First of all, a model that can generate high definition face pictures is trained in an unsupervised way by using the massive copyright hd face data set of its own, that is, the real face simulator, which generates a large number of high definition face pictures with different face features under the control of hidden variables. The model is fine-tuned with a small number of collected target-style images (the target-style images do not need to correspond to real faces one to one), and the stylized simulator is obtained. Real face simulators and stylized simulators share hidden variables, that is, a hidden variable can be mapped to a pair of “fake” face images and their corresponding stylized images.

By sampling a large number of hidden variables, we can obtain a large number of data pairs covering different face attributes (gender, age, expression, hairstyle, whether to wear glasses, etc.), so as to train the image translation network. Based on congenital structural face (such as eyes, nose, etc.), and structural differences of the real face and stylized virtual image, such as cartoon eyes tend to be large, round), in the network to join the local regional correlation calculation module, and facial reconstruction constraint, to train the network generated virtual image is vivid and lovely, and with individual characteristics.

Model design

Based on congenital structural face (such as eyes, nose, etc.), and structural differences of the real face and stylized virtual image, such as cartoon eyes tend to be large, round), in the network to join local correlation calculation module (that is, the hope of human eyes and the virtual image features of the eye has a certain corresponding relationship) as well as the facial reconstruction constraint, So that the generated virtual image is lively and lovely, and has personal characteristics.

Effect display:

The future of the Avatar

Thanks to the rapid development of AI technology, we already have the technology to create virtual human, but I believe this is only the beginning. In the foreseeable future, Avatars will appear more and more frequently in virtual worlds as digital avatars of the digital inhabitants of the metasomes. And Avatars will become an extremely important digital asset in the virtual world.

Finally, to quote Zuckerberg’s description of digital people, “The hallmark of a virtual world is a sense of presence, that you can actually feel another person or be in another place. Creation, virtual people and digital objects will become central to how we express ourselves, leading to new experiences and economic opportunities.”

“The defining quality of The Metaverse is presence, Which is this feeling that you’re really there with another person or in another place,” Mr. Zuckerberg told Analysts in July. Creation, Avatars, and digital objects are going to be central to how we express ourselves, And this is going to lead to entirely new experiences and economic opportunities.”

References: [1] Aneta Texler, Ondřej Texler, Michal Kučera, Menglei Chai, and Daniel Sykora.

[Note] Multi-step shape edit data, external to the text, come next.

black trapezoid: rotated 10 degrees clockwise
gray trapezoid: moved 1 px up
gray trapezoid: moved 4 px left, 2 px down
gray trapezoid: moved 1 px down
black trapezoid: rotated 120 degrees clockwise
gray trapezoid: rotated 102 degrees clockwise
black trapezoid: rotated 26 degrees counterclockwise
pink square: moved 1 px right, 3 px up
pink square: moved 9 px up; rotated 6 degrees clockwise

FaceBlit Instant Real-time Example-based Style Transfer to Facial Videos, In Proceedings of the ACM in Computer Graphics and Interactive Techniques, 4(1), 2021. [2] Leon A. Gatys, Alexander S. Ecker, and Matthias Bethge. A Neural Algorithm of Artistic Style. Journal of Vision September 2016, Vol.16, 326. [3] Vincent Dumoulin, Jonathon Shlens, and Manjunath Kudlur. A Learned Representation for Artistic Style. In International Conference on Learning Representations 2017. [4] Kaidi Cao, Jing Liao, and Lu Yuan. CariGANs: Unpaired Photo-to-Caricature Translation. In ACM Transactions on Graphics (Siggraph Asia 2018). [5] Justin N. M. Pinkney and Doron Adler. Resolution Dependent GAN Interpolation for Controllable Image Synthesis Between Domains. In NeurIPS 2020 Workshop. [6] Guoxian Song, Linjie Luo, Jing Liu, Wan-Chun Ma, Chunpong Lai, Chuanxia Zheng, and Tat-Jen Cham. AgileGAN: Stylizing Portraits by Inversion-Consistent Transfer Learning. In ACM Transactions on Graphics (Siggraph 2021).

“Video cloud technology” your most noteworthy audio and video technology public account, weekly push from Ali Cloud front-line practice technology articles, here with the audio and video field first-class engineers exchange exchange. You can join ali Cloud video cloud product technology exchange group, and the industry together to discuss audio and video technology, get more industry latest information.